La thérapie – sans en avoir nécessairement le nom – se résume à être dans l'action pour lutter contre le désir, la facilité, la tentation (de la drogue mais plus largement de la dépendance) et ainsi reprendre conscience de son corps, assumer ses faiblesses, être soutenu et accepté malgré ses fragilités.
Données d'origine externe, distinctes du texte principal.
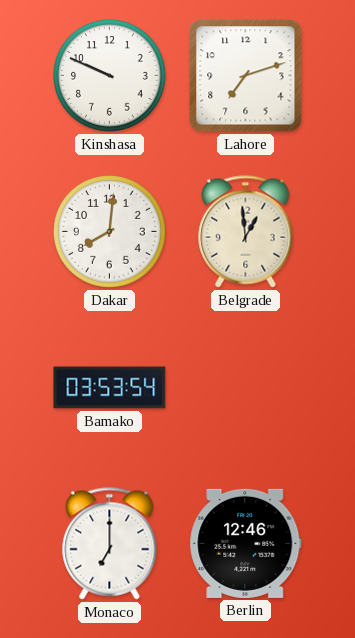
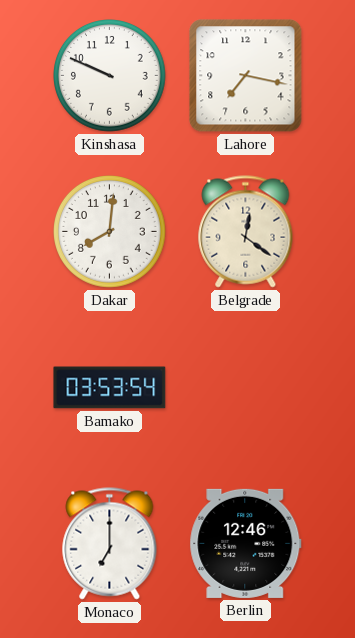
Lahore: 7:12 -> 7:17
Belgrade: 12:59 -> 12:21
Petit à petit, les résidents (ré)apprennent les valeurs fondamentales définies en psychologie mais dont la religion se fait le relais : la bienveillance, la sécurité, la réussite (fruit d'un certain effort), l'universalisme (qui se définit comme la prise de conscience de faire partie d'un tout et de la nécessité de prendre soin de son environnement autant que de soi)... Un ensemble de préceptes qui peu à peu définissent un cadre et placent des repères, imperceptiblement...
Cette communauté fonctionne comme une confrérie, au sens des « frères » qui se soutiennent dans les moments difficiles, tirant leur force de leur compréhension du mal pour l'avoir nécessairement vécu : chaque nouvel arrivant est confié à « un ange gardien », un autre membre chargé de l'accompagner dans les premiers moments – les plus difficiles – mais aussi pour la suite, quand il s'agit de se construire et que l'extérieur devient source à la fois de désir et d'angoisse.
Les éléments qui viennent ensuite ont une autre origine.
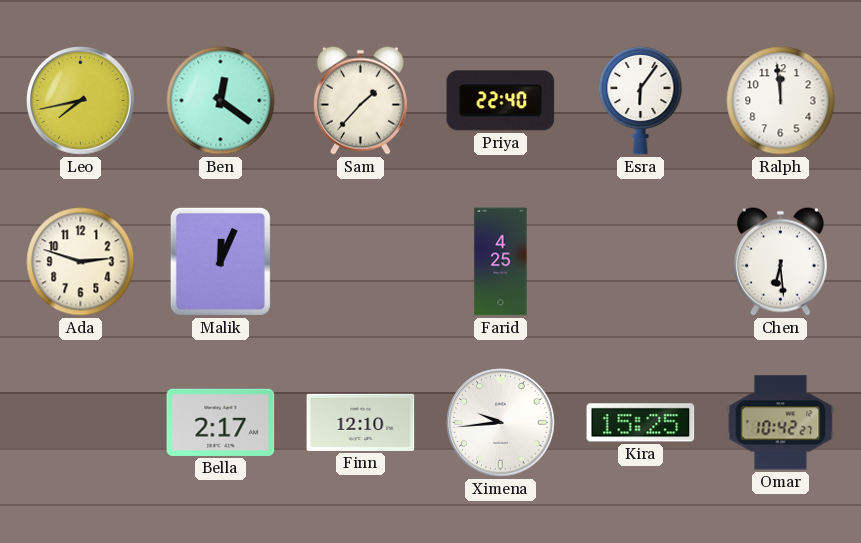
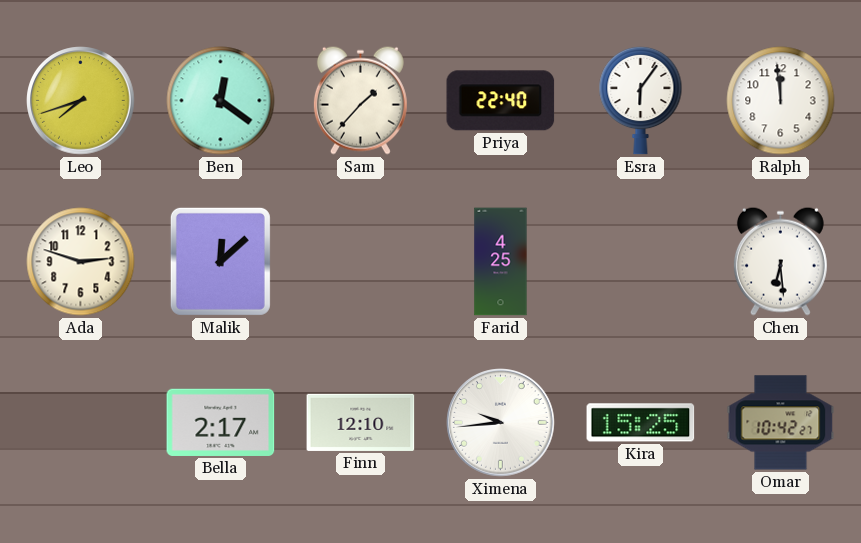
Leo: 7:43 -> 7:42
Malik: 12:04 -> 12:08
Ne jamais occulter les difficultés et rester palpitant de bout en bout font la force de ce film. Malgré son titre, La prière n'impose sa religion ni au spectateur ni à ses personnages : chacun est libre de rester ou de partir, la seule contrainte est de se soumettre aux usages établis pour avoir la possibilité de vivre au sein du groupe. Les acteurs sont criants de vérité et de sincérité, particulièrement le jeune Anthony Bajon qu'on n'avait jamais vu dans un premier rôle mais dont la présence à l'écran est remarquable. Alliant fragilité enfantine à une forme de violence et d'intransigeance dans le regard, il traduit à la fois un vécu déjà marqué par la souffrance et une forme de candeur qui le rendent extrêmement attachant. Enfin ce film est absolument magnifique, ne serait-ce que par son décor : l'immensité des paysages de montagne joue un rôle essentiel dans ce parcours initiatique vers une forme de sérénité quotidienne et ordinaire.